In current iOS Safari, webpage scrolling is inconsistent from all other scrolling on the system. This was an intentional decision made long ago. In addition, overflow areas are consistent with the rest of the system, and thus inconsistent with top-level webpage scrolling. This is semi-accidental. In reviewing scroll rates, we concluded that the original reason was no longer a good tradeoff. Thus this change, which removed all the inconsistencies:

Having all scrolling be consistent feels good once you get used to it.

That doesn’t necessarily mean it was a good idea for Google’s hosted AMP pages to use overflow scroll all along. The inconsistency definitely did feel weird. And the way they do scrolling prevents Safari from auto-hiding its top and bottom bars. I believe all the desired scroll effects could have been achieved without the use of overflow scroll.

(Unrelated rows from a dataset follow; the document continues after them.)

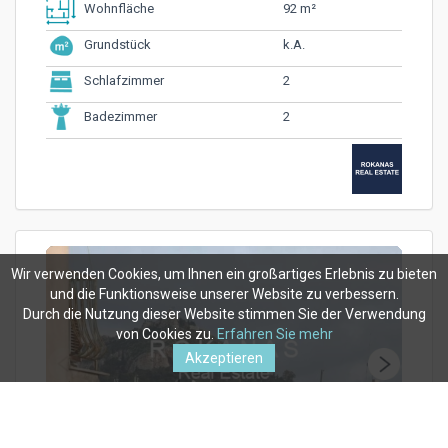
92 m²
Wohnfläche
k.A.
Grundstück
2
Schlafzimmer
2
Badezimmer
Wir verwenden Cookies, um Ihnen ein großartiges Erlebnis zu bieten
und die Funktionsweise unserer Website zu verbessern.
Durch die Nutzung dieser Website stimmen Sie der Verwendung
von Cookies zu.
Erfahren Sie mehr
Akzeptieren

That’s a pretty big change, but I’ll bet Om2 is right that it soon feels normal. Web views have had different scrolling inertia than other scrolling views ever since the original iPhone. (My beef with scrolling in AMP is not that AMP’s fast scrolling is bad and Mobile Safari’s current slower scrolling is good, but rather that scrolling in AMP pages should not feel totally different than regular web pages. And I forgot to complain about the fact that AMP’s weird implementation also breaks Mobile Safari’s ability to hide the bottom and top browser chrome toolbars. Update: One more complaint: AMP breaks Safari’s Reader mode.)